[[ Information supplied, beginning ]]

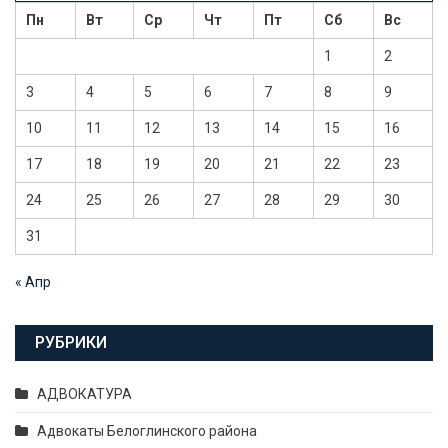
Пн
Вт
Ср
Чт
Пт
Сб
Вс
1
2
3
4
5
6
7
8
9
10
11
12
13
14
15
16
17
18
19
20
21
22
23
24
25
26
27
28
29
30
31
« Апр
РУБРИКИ
АДВОКАТУРА
Адвокаты Белоглинского района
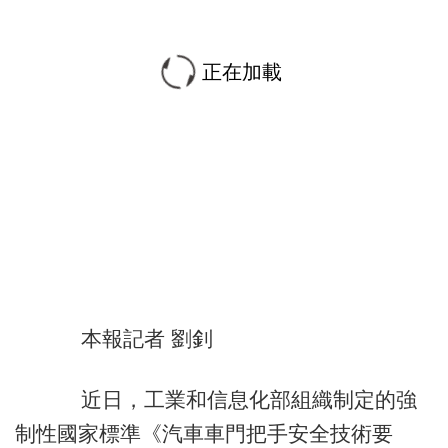
正在加載
本報記者 劉釗
近日，工業和信息化部組織制定的強
制性國家標準《汽車車門把手安全技術要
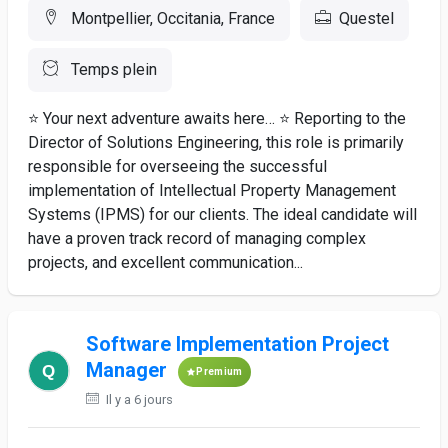
Montpellier, Occitania, France
Questel
Temps plein
⭐ Your next adventure awaits here… ⭐ Reporting to the
Director of Solutions Engineering, this role is primarily
responsible for overseeing the successful
implementation of Intellectual Property Management
Systems (IPMS) for our clients. The ideal candidate will
have a proven track record of managing complex
projects, and excellent communication...
Software Implementation Project
Manager
Premium
Il y a 6 jours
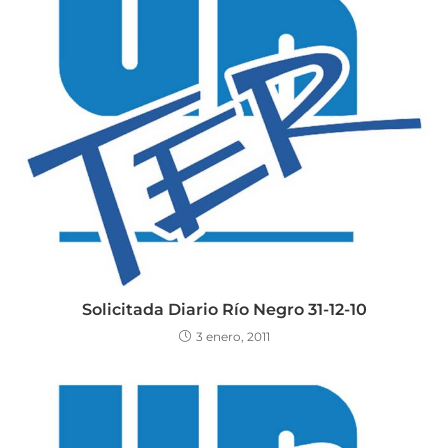
Solicitada Diario Río Negro 31-12-10
3 enero, 2011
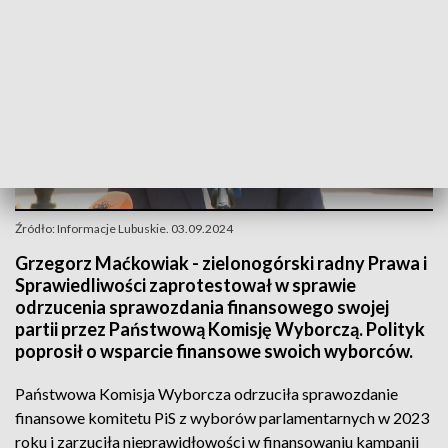
Źródło: Informacje Lubuskie. 03.09.2024
Grzegorz Maćkowiak - zielonogórski radny Prawa i
Sprawiedliwości zaprotestował w sprawie
odrzucenia sprawozdania finansowego swojej
partii przez Państwową Komisję Wyborczą. Polityk
poprosił o wsparcie finansowe swoich wyborców.
Państwowa Komisja Wyborcza odrzuciła sprawozdanie
finansowe komitetu PiS z wyborów parlamentarnych w 2023
roku i zarzuciła nieprawidłowości w finansowaniu kampanii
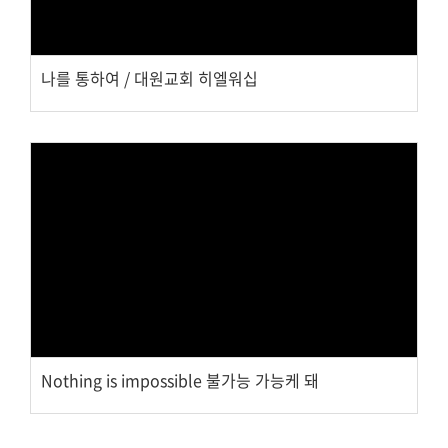
나를 통하여 / 대원교회 히엘워십
Views
Nothing is impossible 불가능 가능케 돼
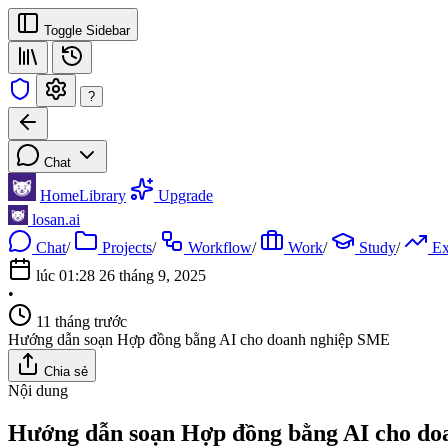
Toggle Sidebar
?
Chat
Home
Library
Upgrade
losan.ai
Chat
/
Projects
/
Workflow
/
Work
/
Study
/
E
lúc 01:28 26 tháng 9, 2025
•
11 tháng trước
Hướng dẫn soạn Hợp đồng bằng AI cho doanh nghiệp SME
Chia sẻ
Nội dung
Hướng dẫn soạn Hợp đồng bằng AI cho d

[[ Information supplied, end ]]

**How to complete this task:** Please keep every line of the data the same when you reproduce it, and keep every picture out.

**Solution to the problem:**
Пн
Вт
Ср
Чт
Пт
Сб
Вс
1
2
3
4
5
6
7
8
9
10
11
12
13
14
15
16
17
18
19
20
21
22
23
24
25
26
27
28
29
30
31
« Апр
РУБРИКИ
АДВОКАТУРА
Адвокаты Белоглинского района
正在加載
本報記者 劉釗
近日，工業和信息化部組織制定的強
制性國家標準《汽車車門把手安全技術要
Montpellier, Occitania, France
Questel
Temps plein
⭐ Your next adventure awaits here… ⭐ Reporting to the
Director of Solutions Engineering, this role is primarily
responsible for overseeing the successful
implementation of Intellectual Property Management
Systems (IPMS) for our clients. The ideal candidate will
have a proven track record of managing complex
projects, and excellent communication...
Software Implementation Project
Manager
Premium
Il y a 6 jours
Solicitada Diario Río Negro 31-12-10
3 enero, 2011
Źródło: Informacje Lubuskie. 03.09.2024
Grzegorz Maćkowiak - zielonogórski radny Prawa i
Sprawiedliwości zaprotestował w sprawie
odrzucenia sprawozdania finansowego swojej
partii przez Państwową Komisję Wyborczą. Polityk
poprosił o wsparcie finansowe swoich wyborców.
Państwowa Komisja Wyborcza odrzuciła sprawozdanie
finansowe komitetu PiS z wyborów parlamentarnych w 2023
roku i zarzuciła nieprawidłowości w finansowaniu kampanii
나를 통하여 / 대원교회 히엘워십
Views
Nothing is impossible 불가능 가능케 돼
Toggle Sidebar
?
Chat
Home
Library
Upgrade
losan.ai
Chat
/
Projects
/
Workflow
/
Work
/
Study
/
E
lúc 01:28 26 tháng 9, 2025
•
11 tháng trước
Hướng dẫn soạn Hợp đồng bằng AI cho doanh nghiệp SME
Chia sẻ
Nội dung
Hướng dẫn soạn Hợp đồng bằng AI cho d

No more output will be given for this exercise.